Early next year, when Microsoft finally, officially, and unreservedly drops support for Windows XP, it won't mark the beginning of a new XPocalypse. XP is a relic of a bygone era. It's time to let it go.
Yesterday my colleague David Gewirtz delivered a fire-and-brimstone sermon on the coming XPocalypse, the date early next year when Microsoft stops supporting Windows XP.
Here’s Pastor Gewirtz, in a passage replete with Biblical references:
If you don't think that cybercriminals have marked April 8, 2014 on their calendars with a big star, you're crazy. If you don't think they're holding back on launching some of their bigger exploits until after the patching ends, you're naive. For cybercriminals intent on skinning our 500 million sheep, April 8, 2014 is D-Day.

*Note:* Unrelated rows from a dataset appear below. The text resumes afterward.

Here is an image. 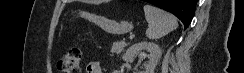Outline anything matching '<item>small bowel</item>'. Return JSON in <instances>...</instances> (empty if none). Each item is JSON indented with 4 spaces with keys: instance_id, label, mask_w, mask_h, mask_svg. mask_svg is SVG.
Returning a JSON list of instances; mask_svg holds the SVG:
<instances>
[{
    "instance_id": "small-bowel-1",
    "label": "small bowel",
    "mask_w": 244,
    "mask_h": 73,
    "mask_svg": "<svg viewBox=\"0 0 244 73\" xmlns=\"http://www.w3.org/2000/svg\"><path fill=\"white\" fill-rule=\"evenodd\" d=\"M86 73H102L101 66L98 61H91L87 64Z\"/></svg>"
}]
</instances>
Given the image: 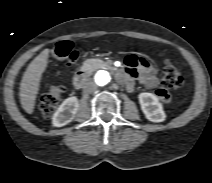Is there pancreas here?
Returning a JSON list of instances; mask_svg holds the SVG:
<instances>
[{
	"label": "pancreas",
	"instance_id": "1",
	"mask_svg": "<svg viewBox=\"0 0 212 183\" xmlns=\"http://www.w3.org/2000/svg\"><path fill=\"white\" fill-rule=\"evenodd\" d=\"M100 62V60H96V59H90V60H86L85 62H84V66H86L87 68L89 67V66H93V65H96V64H98ZM103 65H105V66H108V63H105V62H101Z\"/></svg>",
	"mask_w": 212,
	"mask_h": 183
}]
</instances>
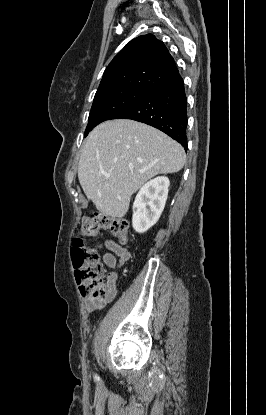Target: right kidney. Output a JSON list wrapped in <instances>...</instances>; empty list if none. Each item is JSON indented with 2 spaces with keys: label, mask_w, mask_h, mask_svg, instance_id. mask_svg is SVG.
<instances>
[{
  "label": "right kidney",
  "mask_w": 266,
  "mask_h": 415,
  "mask_svg": "<svg viewBox=\"0 0 266 415\" xmlns=\"http://www.w3.org/2000/svg\"><path fill=\"white\" fill-rule=\"evenodd\" d=\"M170 181L165 176L154 178L144 184L133 204L132 226L138 233L151 228L164 210Z\"/></svg>",
  "instance_id": "ca27d5eb"
}]
</instances>
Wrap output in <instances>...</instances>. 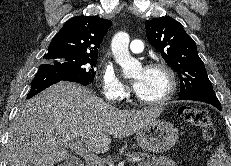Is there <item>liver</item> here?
Here are the masks:
<instances>
[{
  "instance_id": "liver-1",
  "label": "liver",
  "mask_w": 231,
  "mask_h": 166,
  "mask_svg": "<svg viewBox=\"0 0 231 166\" xmlns=\"http://www.w3.org/2000/svg\"><path fill=\"white\" fill-rule=\"evenodd\" d=\"M163 108L119 110L86 87L61 81L25 103L9 128L7 166H54L68 158L62 139H83L97 154L111 136L124 138L156 120Z\"/></svg>"
}]
</instances>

By abandoning XP on April 8, 2014, Microsoft will cease being a good shepherd of its most loyal customers. Microsoft is just leaving them out there, exposed, and unprotected. On April 8, 2014, those millions of remaining XP users will be like lambs being led to the slaughter. To paraphrase Jeremiah 11:19, they do not know that plots have been devised against them.
Can I get a “Hallelujah!” I said, Can I get a “Hallelujah!”
OK, my turn at the pulpit. Spoiler alert: I don't plan to cite chapter and verse.
First of all, this should not be a surprise to anyone. If you use Windows XP, you are not sheep, you are a paying customer. You got one of the best deals ever, because Microsoft has been running this route, the XP local, for more than a decade. No one is being left at the station. This train has had a “going out of service” sign on it for two years.
The support lifecycle is a contract between Microsoft and its customers, one that’s been clearly described for many years. It is ridiculous to think that a software company should support a product indefinitely. That’s economically silly and technically unsustainable. In early 2014, Microsoft will be delivering security patches for five—count ‘em, five—major releases of its operating system that are still in mainstream or extended support.
Perhaps that is why Microsoft’s reliability record with patches has been getting a bit dicey lately.
If you thought you were getting a lifetime guarantee, you weren’t paying attention. XP’s end-of-support date was actually already extended once.